Belki de Sil’in saldırısı Ejderhayı zayıflatıp başını döndürmeseydi, kuyruk ikisine de çarpabilirdi, ama Borden’ın şu anda beş sivri ucu olması da dahil olmak üzere her şey Sil tarafından yeteneği sayesinde görüldü.

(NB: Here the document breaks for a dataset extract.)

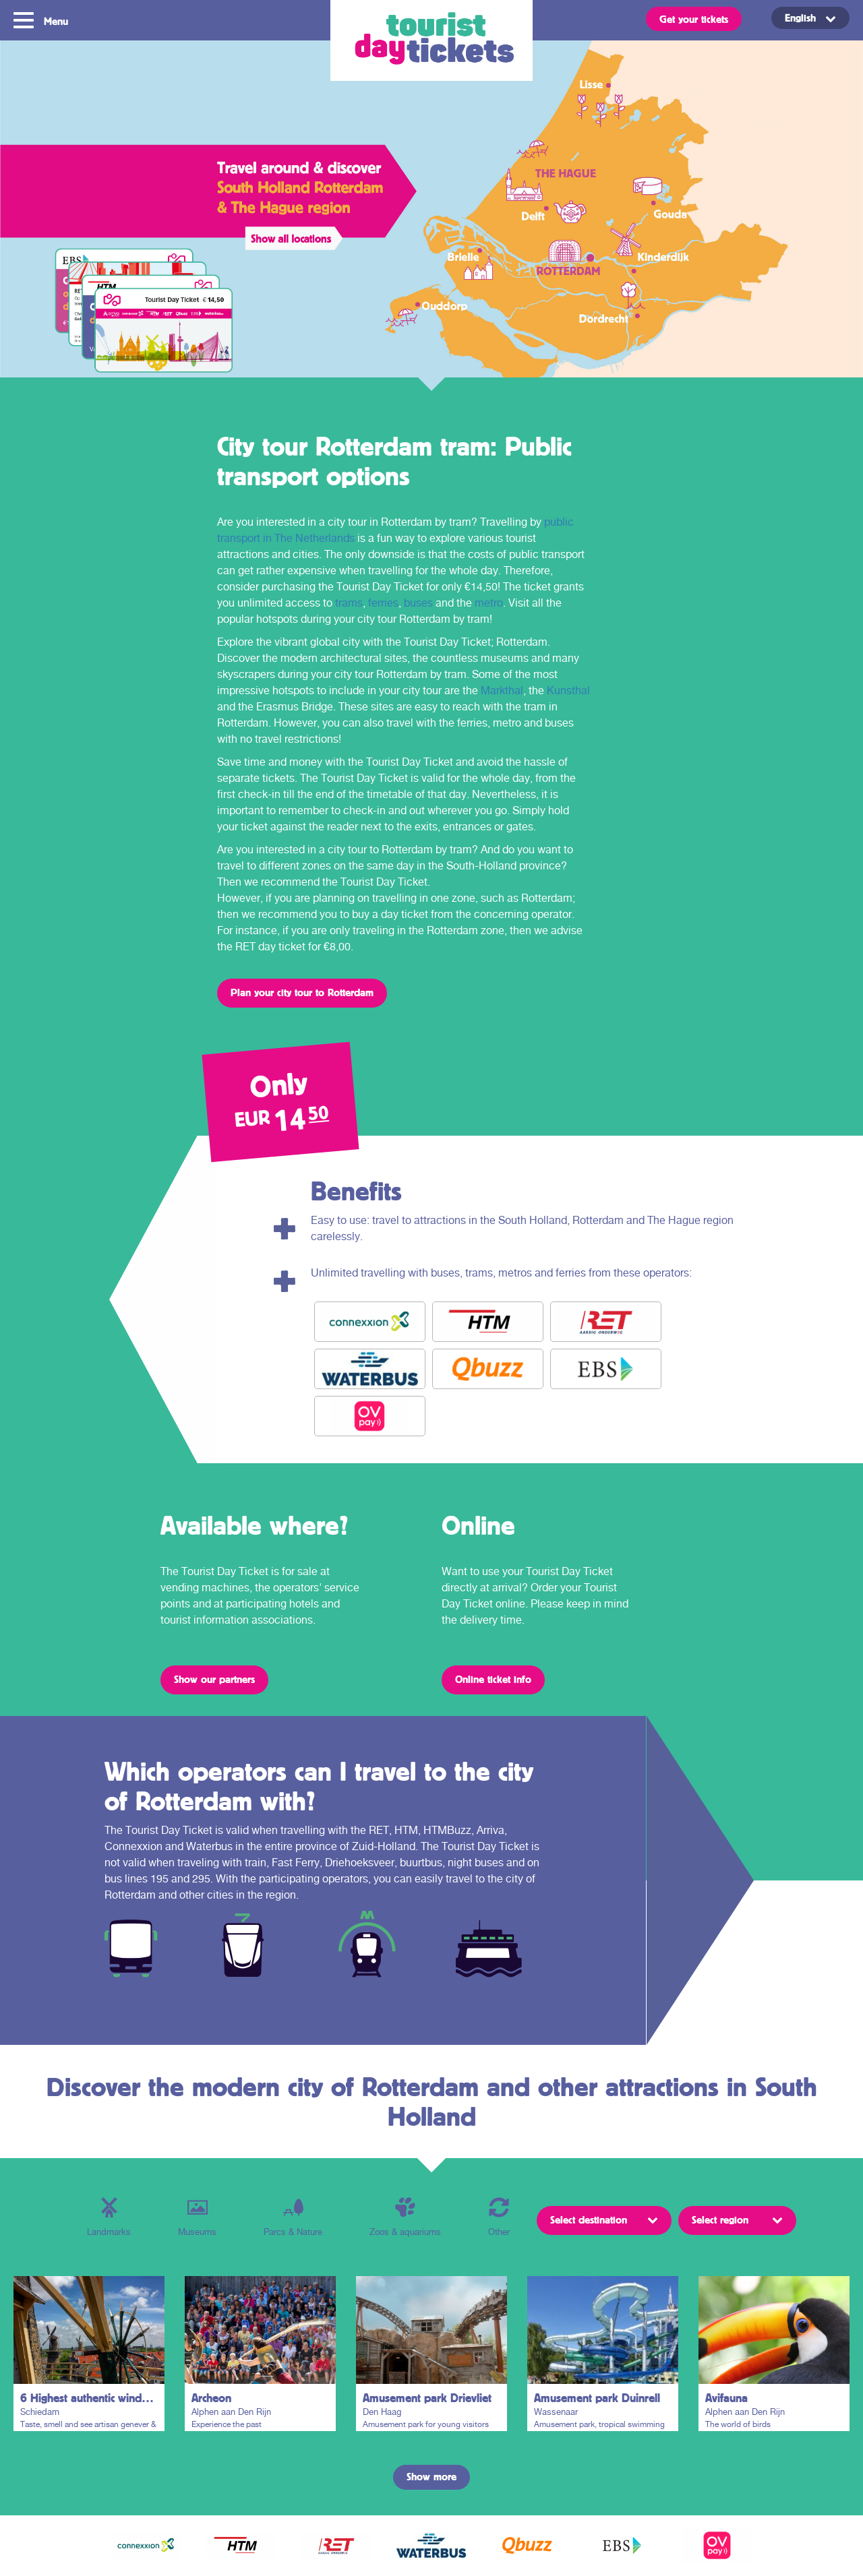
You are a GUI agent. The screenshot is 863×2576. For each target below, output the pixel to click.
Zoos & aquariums (405, 2217)
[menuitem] (810, 18)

Ejderha başını kaldırdı ve bir sonraki saniye Sil gökten indi, bir torpido gibi aşağı fırladı ve Ejderhanın kafasının tam üstüne çarptı. Onu kratere o kadar sert itti ki arka bacaklarını kaldırdı ve krater daha da genişledi. Toprağın o kadar derinlerine inmişlerdi ki su birikintileri oluşmaya başlamıştı ama Sil’in orada Ejderhanın tepesinde durduğunu ve onu yendiğini görebiliyorlardı.
“Ben… Bunu Graham için saklıyordum… Ama bu aynı zamanda iyi bir testti.” Sil gülümsedi.
Sadece bir saniye sonra Ejderha parçacıklara ayrılmaya başladı. Yavaş yavaş vücudu yok oluyordu.
“Ne oluyor?” Diye sordu Leyla.
“Bence… ejderhayı öldürdük,” diye yanıtladı Logan, bunun iyi bir şey mi yoksa kötü bir şey mi olduğunu bilmeden.